--- Dataset entries ---
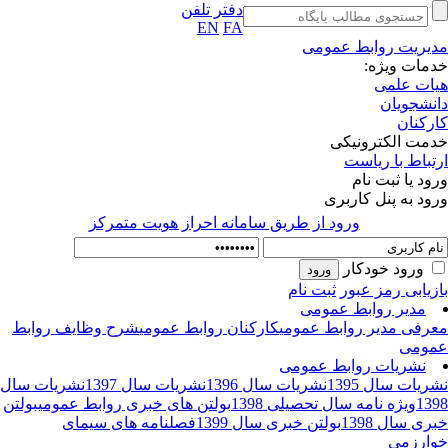
دفتر تلفن
EN
FA
یریت روابط عمومی
مات ویژه:
ات علمی
نشجویان
رکنان
مت الکترونیکی
تباط با ریاست
ود یا ثبت نام
ود به پنل کاربری
ورود از طريق سامانه احراز هويت متمركز
ورود خودکار
زیابی رمز عبور
ثبت نام
مدیر روابط عمومی
رفی مدیر روابط عمومی
کارکنان روابط عمومی
شرح وظایف روابط
ومی
نشریات روابط عمومی
ریات سال 1395
نشریات سال 1396
نشریات سال 1397
نشریات سال
13
ویژه نامه سال تحصیلی 1398
بولتن های خبری روابط عمومی
بولتن
ری سال 1398
بولتن خبری سال 1399
فصلنامه های سیمای
ارزمی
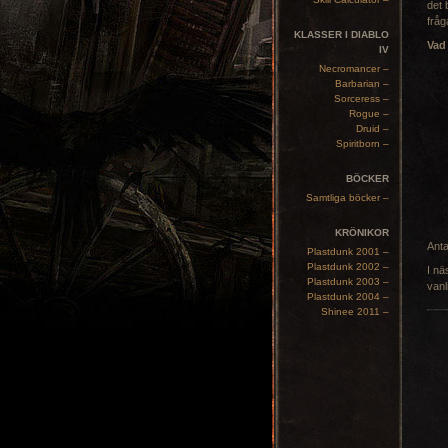
det 
fråg
KLASSER I DIABLO
Vad
IV
Necromancer –
Barbarian –
Sorceress –
Rogue –
Druid –
Spiritborn –
BÖCKER
Samtliga böcker –
KRÖNIKOR
Anta
Plastdunk 2001 –
Plastdunk 2002 –
I nä
Plastdunk 2003 –
vanl
Plastdunk 2004 –
Shinee 2011 –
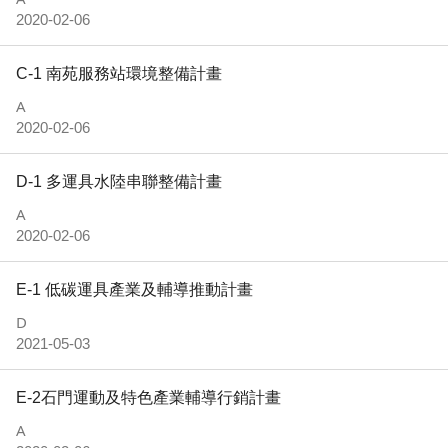
2020-02-06
C-1 南苑服務站環境整備計畫
A
2020-02-06
D-1 多運具水陸串聯整備計畫
A
2020-02-06
E-1 低碳運具產業及輔導推動計畫
D
2021-05-03
E-2石門運動及特色產業輔導行銷計畫
A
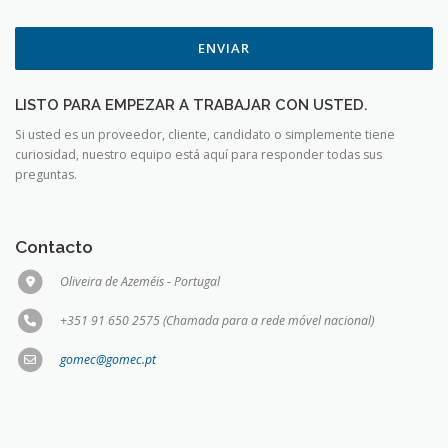
ENVIAR
LISTO PARA EMPEZAR A TRABAJAR CON USTED.
Si usted es un proveedor, cliente, candidato o simplemente tiene
curiosidad, nuestro equipo está aquí para responder todas sus
preguntas.
Contacto
Oliveira de Azeméis - Portugal
+351 91 650 2575 (Chamada para a rede móvel nacional)
gomec@gomec.pt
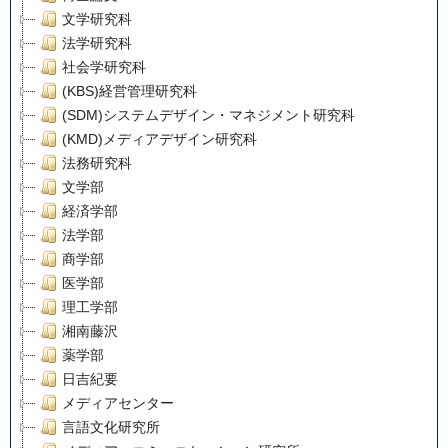
文学研究科
法学研究科
社会学研究科
(KBS)経営管理研究科
(SDM)システムデザイン・マネジメント研究科
(KMD)メディアデザイン研究科
法務研究科
文学部
経済学部
法学部
商学部
医学部
理工学部
湘南藤沢
薬学部
日吉紀要
メディアセンター
言語文化研究所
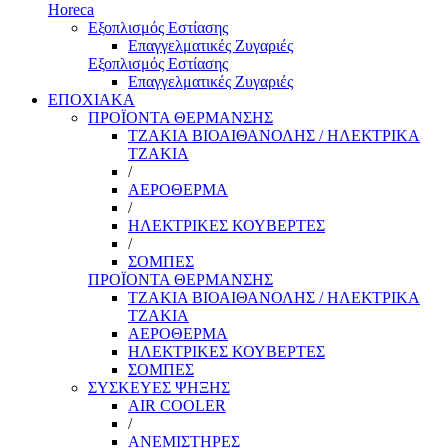
Horeca
Εξοπλισμός Εστίασης
Επαγγελματικές Ζυγαριές
Εξοπλισμός Εστίασης
Επαγγελματικές Ζυγαριές
ΕΠΟΧΙΑΚΑ
ΠΡΟΪΟΝΤΑ ΘΕΡΜΑΝΣΗΣ
ΤΖΑΚΙΑ ΒΙΟΑΙΘΑΝΟΛΗΣ / ΗΛΕΚΤΡΙΚΑ
ΤΖΑΚΙΑ
/
ΑΕΡΟΘΕΡΜΑ
/
ΗΛΕΚΤΡΙΚΕΣ ΚΟΥΒΕΡΤΕΣ
/
ΣΟΜΠΕΣ
ΠΡΟΪΟΝΤΑ ΘΕΡΜΑΝΣΗΣ
ΤΖΑΚΙΑ ΒΙΟΑΙΘΑΝΟΛΗΣ / ΗΛΕΚΤΡΙΚΑ
ΤΖΑΚΙΑ
ΑΕΡΟΘΕΡΜΑ
ΗΛΕΚΤΡΙΚΕΣ ΚΟΥΒΕΡΤΕΣ
ΣΟΜΠΕΣ
ΣΥΣΚΕΥΕΣ ΨΗΞΗΣ
AIR COOLER
/
ΑΝΕΜΙΣΤΗΡΕΣ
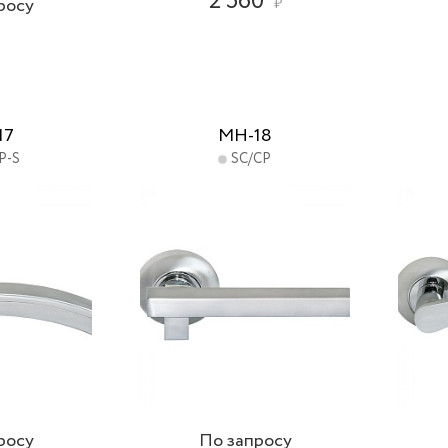
2 560
росу
₽
17
MH-18
P-S
SC/CP
росу
По запросу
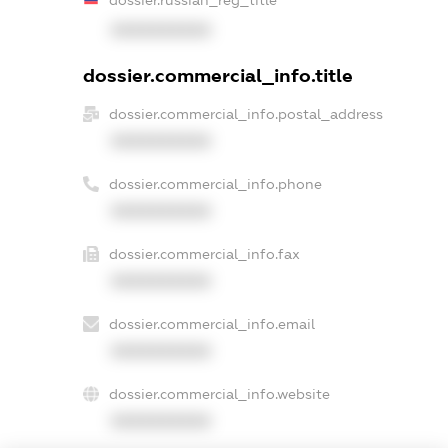
XXXXXXXXXX
dossier.commercial_info.title
dossier.commercial_info.postal_address
XXXXXXXXXX
dossier.commercial_info.phone
XXXXXXXXXX
dossier.commercial_info.fax
XXXXXXXXXX
dossier.commercial_info.email
XXXXXXXXXX
dossier.commercial_info.website
XXXXXXXXXX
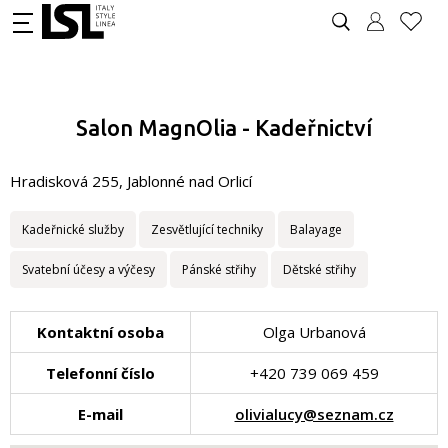
Salon MagnOlia - Kadeřnictví
Hradisková 255, Jablonné nad Orlicí
Kadeřnické služby
Zesvětlující techniky
Balayage
Svatební účesy a výčesy
Pánské střihy
Dětské střihy
Kontaktní osoba
Olga Urbanová
Telefonní číslo
+420 739 069 459
E-mail
olivialucy@seznam.cz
---
**Task instructions:** Give back the records above exactly. Pictures stay out.

**Task response:**
دفتر تلفن
EN
FA
یریت روابط عمومی
مات ویژه:
ات علمی
نشجویان
رکنان
مت الکترونیکی
تباط با ریاست
ود یا ثبت نام
ود به پنل کاربری
ورود از طريق سامانه احراز هويت متمركز
ورود خودکار
زیابی رمز عبور
ثبت نام
مدیر روابط عمومی
رفی مدیر روابط عمومی
کارکنان روابط عمومی
شرح وظایف روابط
ومی
نشریات روابط عمومی
ریات سال 1395
نشریات سال 1396
نشریات سال 1397
نشریات سال
13
ویژه نامه سال تحصیلی 1398
بولتن های خبری روابط عمومی
بولتن
ری سال 1398
بولتن خبری سال 1399
فصلنامه های سیمای
ارزمی
det 
fråg
KLASSER I DIABLO
Vad
IV
Necromancer –
Barbarian –
Sorceress –
Rogue –
Druid –
Spiritborn –
BÖCKER
Samtliga böcker –
KRÖNIKOR
Anta
Plastdunk 2001 –
Plastdunk 2002 –
I nä
Plastdunk 2003 –
vanl
Plastdunk 2004 –
Shinee 2011 –
2020-02-06
C-1 南苑服務站環境整備計畫
A
2020-02-06
D-1 多運具水陸串聯整備計畫
A
2020-02-06
E-1 低碳運具產業及輔導推動計畫
D
2021-05-03
E-2石門運動及特色產業輔導行銷計畫
A
ENVIAR
LISTO PARA EMPEZAR A TRABAJAR CON USTED.
Si usted es un proveedor, cliente, candidato o simplemente tiene
curiosidad, nuestro equipo está aquí para responder todas sus
preguntas.
Contacto
Oliveira de Azeméis - Portugal
+351 91 650 2575 (Chamada para a rede móvel nacional)
gomec@gomec.pt
文学研究科
法学研究科
社会学研究科
(KBS)経営管理研究科
(SDM)システムデザイン・マネジメント研究科
(KMD)メディアデザイン研究科
法務研究科
文学部
経済学部
法学部
商学部
医学部
理工学部
湘南藤沢
薬学部
日吉紀要
メディアセンター
言語文化研究所
Horeca
Εξοπλισμός Εστίασης
Επαγγελματικές Ζυγαριές
Εξοπλισμός Εστίασης
Επαγγελματικές Ζυγαριές
ΕΠΟΧΙΑΚΑ
ΠΡΟΪΟΝΤΑ ΘΕΡΜΑΝΣΗΣ
ΤΖΑΚΙΑ ΒΙΟΑΙΘΑΝΟΛΗΣ / ΗΛΕΚΤΡΙΚΑ
ΤΖΑΚΙΑ
/
ΑΕΡΟΘΕΡΜΑ
/
ΗΛΕΚΤΡΙΚΕΣ ΚΟΥΒΕΡΤΕΣ
/
ΣΟΜΠΕΣ
ΠΡΟΪΟΝΤΑ ΘΕΡΜΑΝΣΗΣ
ΤΖΑΚΙΑ ΒΙΟΑΙΘΑΝΟΛΗΣ / ΗΛΕΚΤΡΙΚΑ
ΤΖΑΚΙΑ
ΑΕΡΟΘΕΡΜΑ
ΗΛΕΚΤΡΙΚΕΣ ΚΟΥΒΕΡΤΕΣ
ΣΟΜΠΕΣ
ΣΥΣΚΕΥΕΣ ΨΗΞΗΣ
AIR COOLER
/
ΑΝΕΜΙΣΤΗΡΕΣ
2 560
росу
₽
17
MH-18
P-S
SC/CP
росу
По запросу
XXXXXXXXXX
dossier.commercial_info.title
dossier.commercial_info.postal_address
XXXXXXXXXX
dossier.commercial_info.phone
XXXXXXXXXX
dossier.commercial_info.fax
XXXXXXXXXX
dossier.commercial_info.email
XXXXXXXXXX
dossier.commercial_info.website
XXXXXXXXXX
Salon MagnOlia - Kadeřnictví
Hradisková 255, Jablonné nad Orlicí
Kadeřnické služby
Zesvětlující techniky
Balayage
Svatební účesy a výčesy
Pánské střihy
Dětské střihy
Kontaktní osoba
Olga Urbanová
Telefonní číslo
+420 739 069 459
E-mail
olivialucy@seznam.cz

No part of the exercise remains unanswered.